During the final year of World War II in the Pacific, close to 4,000 airmen from Japan's Imperial Army and Navy would willingly give their lives as kamikaze. Literally translated, kamikaze means "divine wind." The pilots were sent on suicide missions to protect their homeland, as part of Japan's last-ditch effort to cripple the American Navy. The Japanese Navy had ceased to be an effective fighting force after the Battle of Leyte Gulf in October of 1944.
Coerced to Join
Masayuki Shimada was just 17 years old when he began his formal training at the Tokyo Army Flight School in October 1942. After two years of intense study and training, Masayuki was sent to China where he learned to fly fighter planes. In February 1945 he and his fellow pilots were called to a meeting with their commanding officer. Their leader told them that the war Japan was fighting was difficult. The enemy forces in Okinawa needed to be stopped to prevent an invasion of mainland Japan. He told the men these were glorious missions for their country and asked for volunteers to join the Special Attack Corps.
"We were given an application form and were told to circle one of the three choices: 'I have an ardent desire to join the forces'; 'I wish to join the forces'; and 'I do not wish to join the forces'. All of us without exception circled 'I have an ardent desire to join'. If you chose 'I do not wish to join', anything could happen. It was practically a coercive order to us."
"Destined to Die"
Those who volunteered for the suicide missions would forever be honored at the Yasukuni Shrine in Tokyo, where Japan honored its war dead as gods. Shimada was one of twelve pilots selected for the special corps."Being pilots, we knew that we were going to die in battle sooner or later. Since we were destined to die, we wanted to die a glorious death on a special attack mission."
In May 1945 Shimada joined others of the Special Attack Forces on Kyushu in southern Japan. His mission would take him to Okinawa, targeting the U.S. Fifth Fleet. Before departing, the pilots wrote farewell letters home, cut pieces of hair and nail, wrapped them in white paper and, along with all their other belongings, placed them in a box to be mailed home to their families. Shimada also included poems that he wrote while in China, along with drawings he made of his mother.
"I myself did not get emotional when I wrote my farewell letter because I had already made up my mind."
On June 3, after receiving a speech of encouragement from their leader, the pilots drank a toast, said good-bye and took to the skies, headed for Okinawa. As Shimada neared his target, he tried to gain altitude to attack, but an oil leak caused his plane to stall and crash.
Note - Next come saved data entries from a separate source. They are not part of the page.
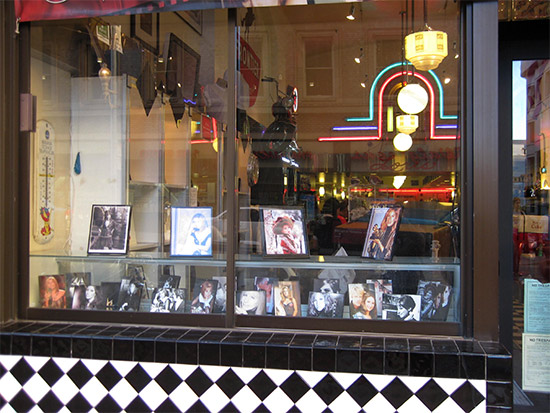 At what (x,y) coordinates should I click in order to perform the action: click on round lamp. Please return your answer as a coordinate pair (x, y). Looking at the image, I should click on (409, 107). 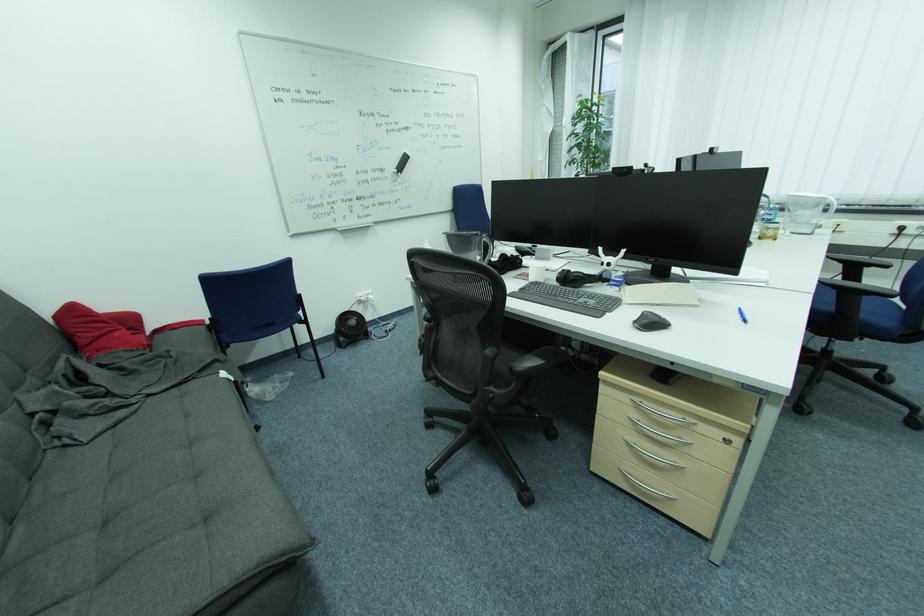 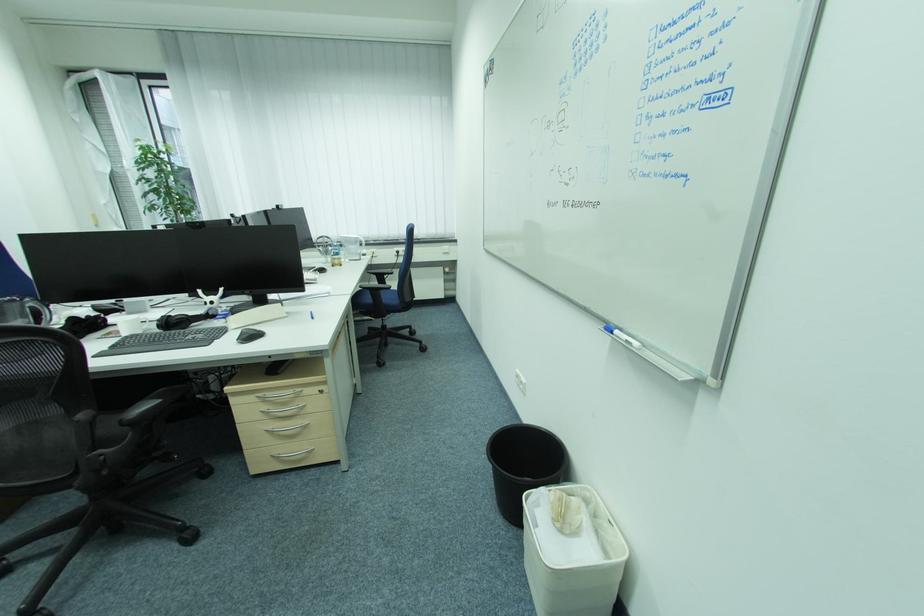 The point at (517, 370) is marked in the first image. Where is the corresponding point in the second image?

(128, 422) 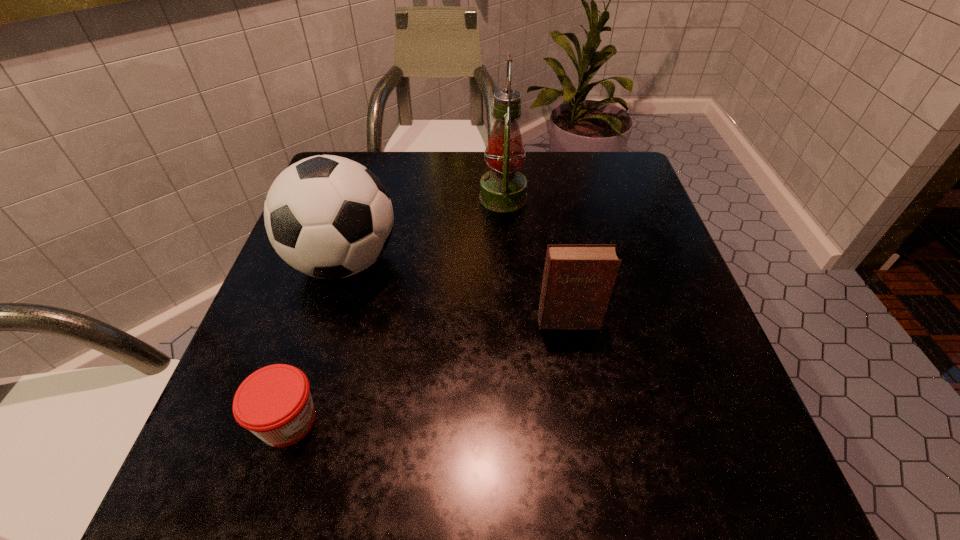 Locate an element on the screen. the farthest object is located at coordinates (503, 189).

Locate an element on the screen. Image resolution: width=960 pixels, height=540 pixels. oil lamp is located at coordinates (503, 189).

You are a GUI agent. You are given a task and a screenshot of the screen. Output one action in this format:
    pyautogui.click(x=<x>, y=<y>)
    Task: Click on the third nearest object
    
    Given the screenshot: What is the action you would take?
    pyautogui.click(x=329, y=217)

Find the location of a particular element. Image resolution: width=960 pixels, height=540 pixels. soccer ball is located at coordinates (329, 217).

Locate an element on the screen. The width and height of the screenshot is (960, 540). the second nearest object is located at coordinates pyautogui.click(x=578, y=280).

I want to click on diary, so click(x=578, y=280).

You are a GUI agent. You are given a task and a screenshot of the screen. Output one action in this format:
    pyautogui.click(x=<x>, y=<y>)
    Task: Click on the shortest object
    The image size is (960, 540).
    Given the screenshot: What is the action you would take?
    pyautogui.click(x=274, y=403)

Find the location of a particular element. Image resolution: width=960 pixels, height=540 pixels. the nearest object is located at coordinates (274, 403).

You are a GUI agent. You are given a task and a screenshot of the screen. Output one action in this format:
    pyautogui.click(x=<x>, y=<y>)
    Task: Click on the free space located on the front of the oil lamp
    
    Given the screenshot: What is the action you would take?
    (505, 234)

Where is `blank space located on the front of the third shortest object`? blank space located on the front of the third shortest object is located at coordinates (272, 498). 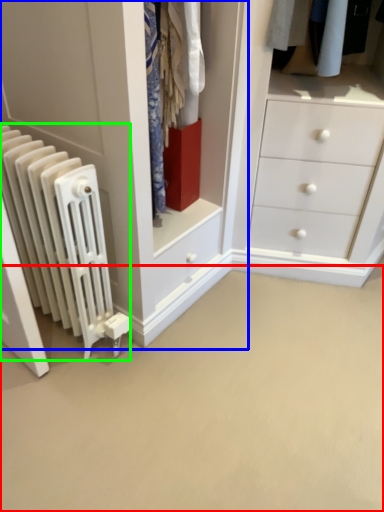 Question: Estimate the real-world distances between objects in this image. Which object is farther from plain (highlighted by a red box), closet (highlighted by a blue box) or radiator (highlighted by a green box)?

Choices:
 (A) closet
 (B) radiator

Answer: (A) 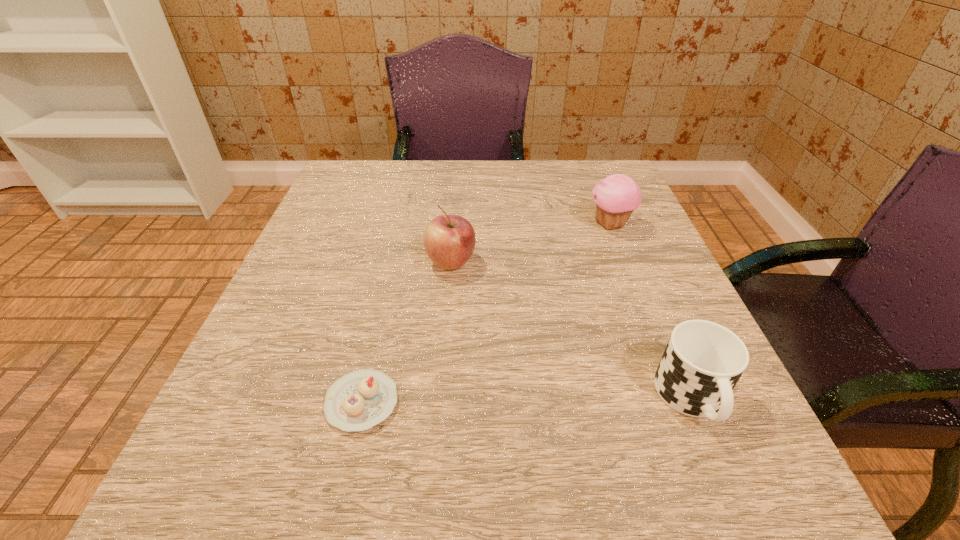 In order to click on vacant point located on the back of the nearer cupcake in this screenshot , I will do `click(390, 284)`.

I want to click on object at the left edge, so click(x=359, y=400).

Identify the location of cupcake that is positioned at the right edge. (617, 196).

Locate an element on the screen. cup positioned at the right edge is located at coordinates (703, 361).

This screenshot has height=540, width=960. I want to click on vacant region at the far edge of the desktop, so click(476, 182).

Locate an element on the screen. Image resolution: width=960 pixels, height=540 pixels. vacant space at the near edge of the desktop is located at coordinates (478, 463).

Identify the location of vacant space at the left edge. The width and height of the screenshot is (960, 540). (260, 400).

The image size is (960, 540). Find the location of `vacant space at the right edge of the desktop`. vacant space at the right edge of the desktop is located at coordinates pyautogui.click(x=617, y=352).

Find the location of a particular element. The height and width of the screenshot is (540, 960). blank space at the far left corner is located at coordinates (375, 165).

In the image, there is a desktop. Where is `vacant space at the near left corner`? The image size is (960, 540). vacant space at the near left corner is located at coordinates (294, 492). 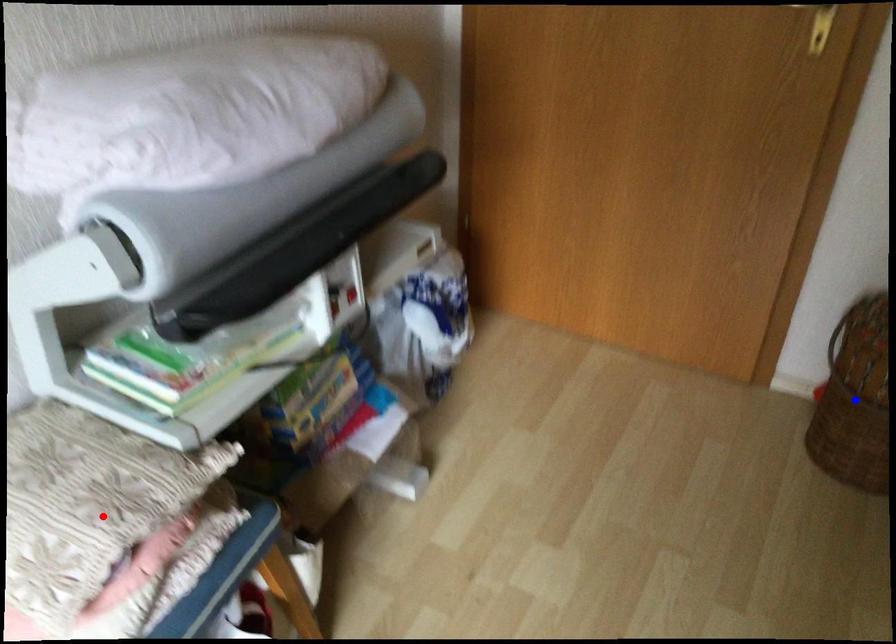 Question: In the image, two points are highlighted. Which point is nearer to the camera? Reply with the corresponding letter.

Choices:
 (A) blue point
 (B) red point

Answer: (B)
"I woke up to realize that I was lying in a room in a farmhouse. I felt pain in my head. I reached up and found that I was wearing a bandage around my head. At first, I was at a loss as to why I was there. Gradually I remembered what had happened: I had to make an emergency landing and my plane was overturned. However, I could not feel any joy for being alive. Instead, I regretted that I survived without accomplishing my mission. As night fell, the sound of ocean waves became distinct. It was too painful to hear the sound of the waves because all my comrades successfully made the attack and were dead under the water. I lamented that I alone was left behind."
It took over a month for Mr. Shimada to make his way back to the air base. His return was an unpleasant surprise for his superiors.
"I said, 'I wish to go on another mission. Please prepare a plane for me.' To my surprise the officer was angry and yelled at me, 'How could you come back alive? You must have spared your own life...' I was angry, and my hands were trembling with rage. They called us war gods. For the first time I realized that I was regarded merely as part of the plane. Isn't it natural that I decided not to sacrifice my life again?"
Military leaders in Japan had planned on using more than 5,000 kamikaze aircraft to attack American forces in a projected U.S. invasion of Kyushu. The war ended in August 1945 before the American invasion took place, and before another plane was procured for Masayuki Shimada. He lives today in Matsumoto, Japan, where he owns a trophy-selling business.